Y sabrá toda esta congregación que Jehová no salva con espada y con lanza; porque de Jehová es la batalla, y él os entregará en nuestras manos. 1 Samuel 17:47
Cada mañana, el gigantesco guerrero filisteo llamado Goliat gritaba al ejército israelita y los desafiaba a pelear contra él. Todo el ejército israelita respondía dándose la vuelta y corriendo de regreso a su campamento aterrorizados. Este patrón de eventos se había repetido durante algún tiempo cuando el joven pastor David apareció en escena.

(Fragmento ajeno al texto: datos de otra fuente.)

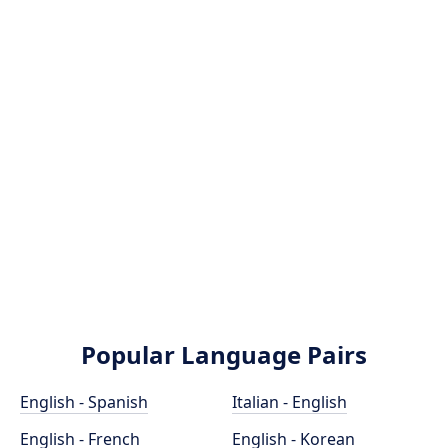
Popular Language Pairs
English - Spanish
Italian - English
English - French
English - Korean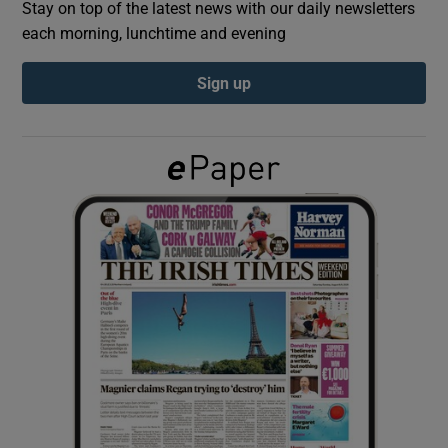
Stay on top of the latest news with our daily newsletters
each morning, lunchtime and evening
Show Podcasts sub sections
Sign up
Show Gaeilge sub sections
Show History sub sections
 window
Show Sponsored sub sections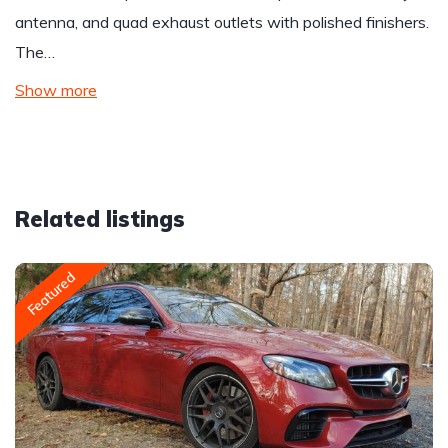
antenna, and quad exhaust outlets with polished finishers.
The…
Show more
Related listings
Featured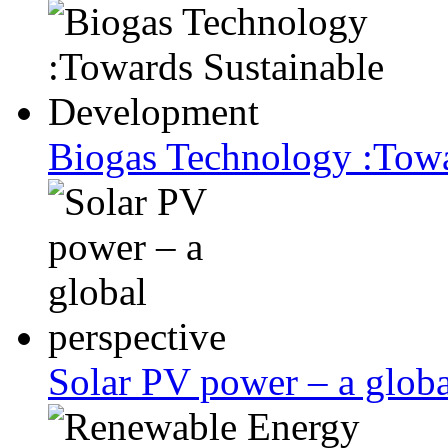
Biogas Technology :Tow
Solar PV power – a globa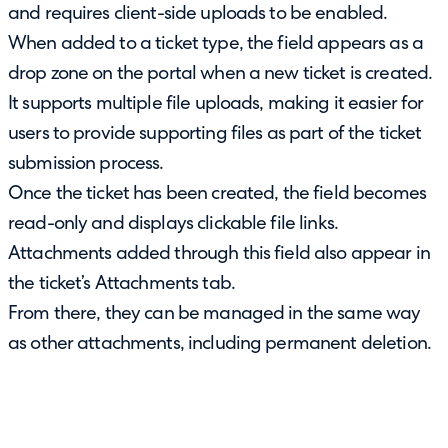
and requires client-side uploads to be enabled.
When added to a ticket type, the field appears as a
drop zone on the portal when a new ticket is created.
It supports multiple file uploads, making it easier for
users to provide supporting files as part of the ticket
submission process.
Once the ticket has been created, the field becomes
read-only and displays clickable file links.
Attachments added through this field also appear in
the ticket’s Attachments tab.
From there, they can be managed in the same way
as other attachments, including permanent deletion.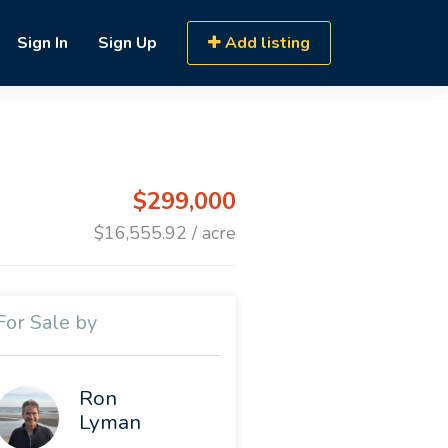
Sign In
Sign Up
Add listing
$299,000
$16,555.92 / acre
For Sale by
Ron
Lyman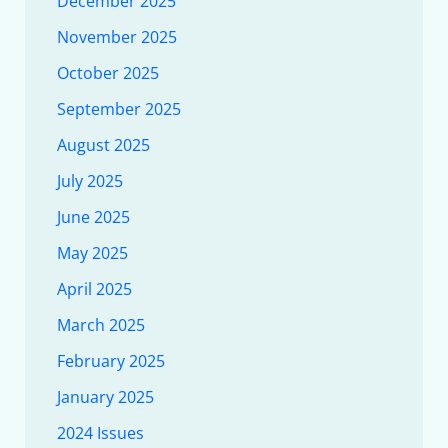
December 2025
November 2025
October 2025
September 2025
August 2025
July 2025
June 2025
May 2025
April 2025
March 2025
February 2025
January 2025
2024 Issues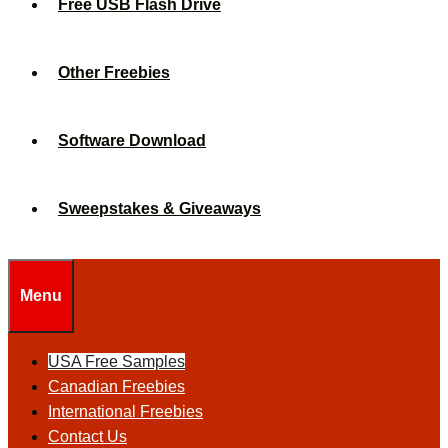
Free USB Flash Drive
Other Freebies
Software Download
Sweepstakes & Giveaways
Menu
USA Free Samples
Canadian Freebies
International Freebies
Contact Us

Vemos cómo el rey Saúl se quedó plantado en el valle y descendió para desafiar a Goliat. Debe haber sido aterrador ver a este adolescente con una honda enfrentarse al gigante armado hasta los dientes con sus armas de guerra. ¿Por qué escogería el Señor a David para confrontar a Goliat? No tenía entrenamiento, era inexperto y era joven. Humanamente hablando, no tenía ninguna posibilidad de ganar.
Quizás te preguntes por qué el Señor te ha elegido para ciertas batallas también. Pero mientras mayores las probabilidades en tu contra, mejor para Dios. Nuestro Padre celestial recibe mucha más gloria cuando obra a través de personas que el mundo considera débiles, porque nadie puede negar que Él es quien provee la victoria. Recuerda esta verdad cuando te enfrentes con gigantes enormemente aterradores. La batalla le pertenece a Él, y el Señor David, Él te guiará al triunfo también.
Señor, cuando me enfrente a desafíos que parecen imposibles de vencer, ayúdame a recordar que la batalla es tuya, no mía. Dame la valentía de David para enfrentar a los gigantes en mi vida, confiando no en mis propias fuerzas sino en tu poder sobrenatural. Que mi debilidad sea la oportunidad perfecta para que tu gloria resplandezca. Gracias porque usas a los que el mundo considera débiles para mostrar tu grandeza. Guíame al triunfo mientras confío plenamente en ti. En el nombre de Jesús, amén.